En outre, si nous voulons abandonner les vieilles recettes qui ne marchent plus, il est de notre intérêt commun de lever les obstacles qui entravent la coopération et le partenariat avec l’Afrique.

Quatre conditions me paraissent nécessaires pour ce faire :

Ø Premièrement, revoir les critères de notation des Agences d’évaluation qui ont toujours tendance à exagérer le risque d’investissement en Afrique ; ce qui accroit les primes d’assurance et renchérit le coût de l’investissement. C’est pourquoi l’Afrique est non seulement sous financée en volume, mais également mal financée avec le coût élevé du crédit.

Ø Deuxièmement, assouplir les règles de l’OCDE pour les prêts crédits export, en baissant les primes de risque et en allongeant les périodes de remboursement.
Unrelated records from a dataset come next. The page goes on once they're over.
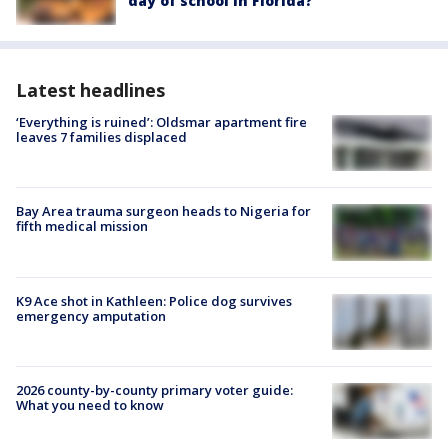
day of school in Florida?
Latest headlines
‘Everything is ruined’: Oldsmar apartment fire
leaves 7 families displaced
Bay Area trauma surgeon heads to Nigeria for
fifth medical mission
K9 Ace shot in Kathleen: Police dog survives
emergency amputation
2026 county-by-county primary voter guide:
What you need to know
Cela permettra de mobiliser des ressources plus significatives en complément des fonds concessionnels pour financer des secteurs clefs du développement : infrastructures, énergie, agriculture, eau, assainissement, santé, éducation, entre autres.

Je voudrais souligner ici que les infrastructures sont rentables en Afrique, que soit les autoroutes à péages, les ponts, les ports et les aéroports, ainsi que les centrales électriques.

Ø Troisièmement, promouvoir davantage les financements mixtes qui associent les fonds concessionnels et les financements commerciaux. Il faut accompagner les investisseurs privés par des mécanismes de financement appropriés.

Ø Quatrièmement, enfin, il faut réformer nos procédures aussi bien du côté des pays partenaires et pays bénéficiaires, pour raccourcir les délais de conception et d’exécution des projets.

L’Afrique a des besoins multiples et urgents, dont la satisfaction demande plus de diligence dans le traitement des dossiers de projets. Sinon, nous passerons plus de temps à discuter de procédures et de formalités qu’à réaliser les projets attendus par nos populations.

Nous devons travailler ensemble dans ce sens. Il n’y a pas d’incompatibilité entre la diligence et la transparence et le respect des autres normes qui encadrent la coopération pour le développement.

Voilà les quelques réflexions que je voudrais soumettre à notre session en vous remerciant de votre aimable attention.